Collected data entries:
--------------------------------

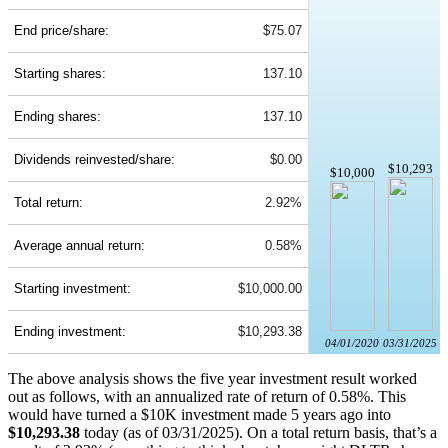
End price/share:
$75.07
Starting shares:
137.10
Ending shares:
137.10
Dividends reinvested/share:
$0.00
$10,293
$10,000
Total return:
2.92%
Average annual return:
0.58%
Starting investment:
$10,000.00
Ending investment:
$10,293.38
04/01/2020
03/31/2025
The above analysis shows the five year investment result worked
out as follows, with an annualized rate of return of 0.58%. This
would have turned a $10K investment made 5 years ago into
$10,293.38
today (as of 03/31/2025). On a total return basis, that’s a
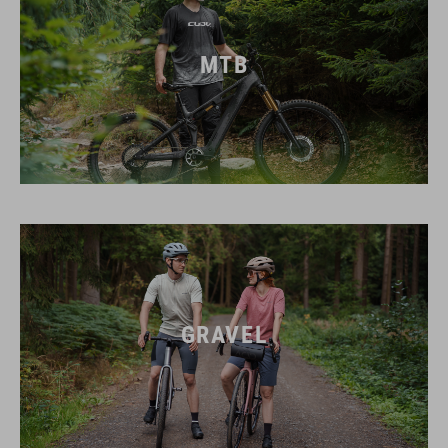
MTB
GRAVEL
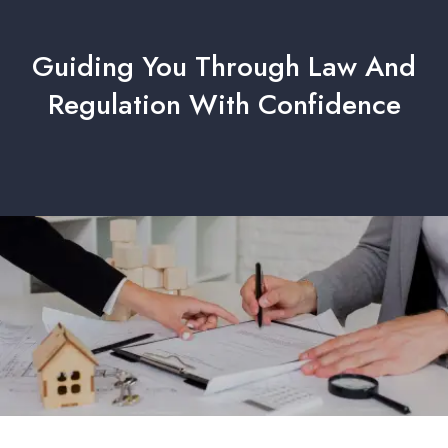
Guiding You Through Law And
Regulation With Confidence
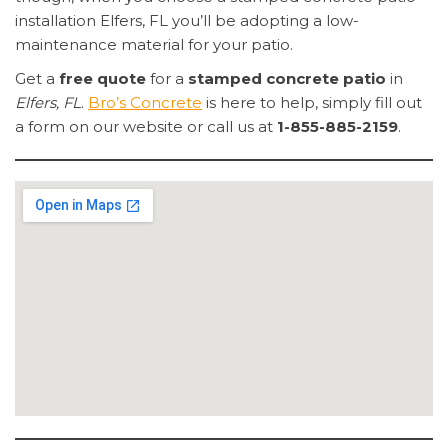
installation Elfers, FL you’ll be adopting a low-
maintenance material for your patio.
Get a
free quote
for a
stamped concrete patio
in
Elfers, FL
.
Bro’s Concrete
is here to help, simply fill out
a form on our website or call us at
1-855-885-2159
.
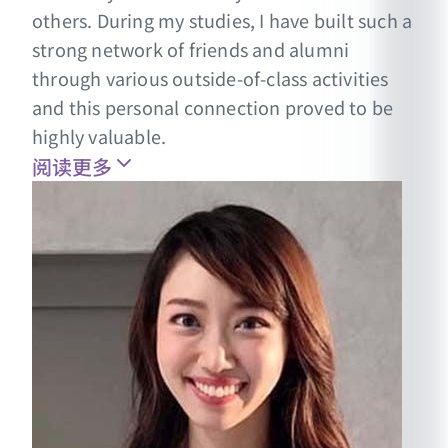
others. During my studies, I have built such a
strong network of friends and alumni
through various outside-of-class activities
and this personal connection proved to be
highly valuable.
阅读更多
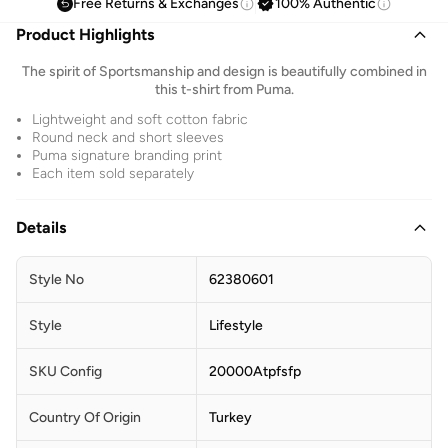
Free Returns & Exchanges
100% Authentic
Product Highlights
The spirit of Sportsmanship and design is beautifully combined in
this t-shirt from Puma.
Lightweight and soft cotton fabric
Round neck and short sleeves
Puma signature branding print
Each item sold separately
Details
Style No
62380601
Style
Lifestyle
SKU Config
20000Atpfsfp
Country Of Origin
Turkey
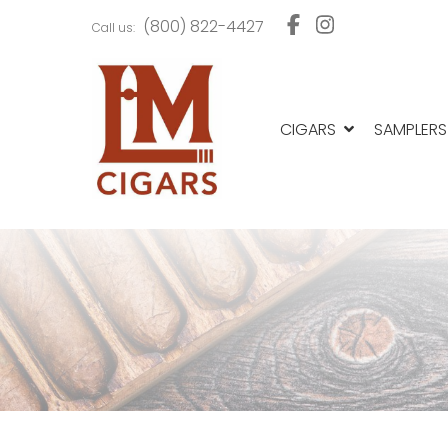
Skip
Skip
(800) 822-4427
Call us:
to
to
navigation
content
CIGARS
SAMPLERS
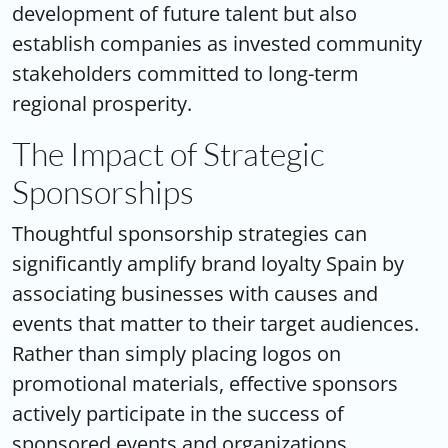
development of future talent but also
establish companies as invested community
stakeholders committed to long-term
regional prosperity.
The Impact of Strategic
Sponsorships
Thoughtful sponsorship strategies can
significantly amplify
brand loyalty Spain
by
associating businesses with causes and
events that matter to their target audiences.
Rather than simply placing logos on
promotional materials, effective sponsors
actively participate in the success of
sponsored events and organizations.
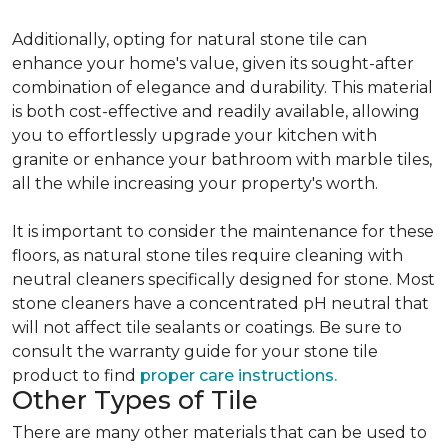
Additionally, opting for natural stone tile can
enhance your home's value, given its sought-after
combination of elegance and durability. This material
is both cost-effective and readily available, allowing
you to effortlessly upgrade your kitchen with
granite or enhance your bathroom with marble tiles,
all the while increasing your property's worth.
It is important to consider the maintenance for these
floors, as natural stone tiles require cleaning with
neutral cleaners specifically designed for stone. Most
stone cleaners have a concentrated pH neutral that
will not affect tile sealants or coatings. Be sure to
consult the warranty guide for your stone tile
product to find
proper care instructions.
Other Types of Tile
There are many other materials that can be used to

--------------------------------

- [Exercise requirements]: Without the pictures, give all the records above again exactly.

- [Solution to this exercise]:
End price/share:
$75.07
Starting shares:
137.10
Ending shares:
137.10
Dividends reinvested/share:
$0.00
$10,293
$10,000
Total return:
2.92%
Average annual return:
0.58%
Starting investment:
$10,000.00
Ending investment:
$10,293.38
04/01/2020
03/31/2025
The above analysis shows the five year investment result worked
out as follows, with an annualized rate of return of 0.58%. This
would have turned a $10K investment made 5 years ago into
$10,293.38
today (as of 03/31/2025). On a total return basis, that’s a
MTB
GRAVEL
Guiding You Through Law And
Regulation With Confidence
installation Elfers, FL you’ll be adopting a low-
maintenance material for your patio.
Get a
free quote
for a
stamped concrete patio
in
Elfers, FL
.
Bro’s Concrete
is here to help, simply fill out
a form on our website or call us at
1-855-885-2159
.
others. During my studies, I have built such a
strong network of friends and alumni
through various outside-of-class activities
and this personal connection proved to be
highly valuable.
阅读更多
Free Returns & Exchanges
100% Authentic
Product Highlights
The spirit of Sportsmanship and design is beautifully combined in
this t-shirt from Puma.
Lightweight and soft cotton fabric
Round neck and short sleeves
Puma signature branding print
Each item sold separately
Details
Style No
62380601
Style
Lifestyle
SKU Config
20000Atpfsfp
Country Of Origin
Turkey
Skip
Skip
(800) 822-4427
Call us:
to
to
navigation
content
CIGARS
SAMPLERS
development of future talent but also
establish companies as invested community
stakeholders committed to long-term
regional prosperity.
The Impact of Strategic
Sponsorships
Thoughtful sponsorship strategies can
significantly amplify
brand loyalty Spain
by
associating businesses with causes and
events that matter to their target audiences.
Rather than simply placing logos on
promotional materials, effective sponsors
actively participate in the success of
sponsored events and organizations.
Additionally, opting for natural stone tile can
enhance your home's value, given its sought-after
combination of elegance and durability. This material
is both cost-effective and readily available, allowing
you to effortlessly upgrade your kitchen with
granite or enhance your bathroom with marble tiles,
all the while increasing your property's worth.
It is important to consider the maintenance for these
floors, as natural stone tiles require cleaning with
neutral cleaners specifically designed for stone. Most
stone cleaners have a concentrated pH neutral that
will not affect tile sealants or coatings. Be sure to
consult the warranty guide for your stone tile
product to find
proper care instructions.
Other Types of Tile
There are many other materials that can be used to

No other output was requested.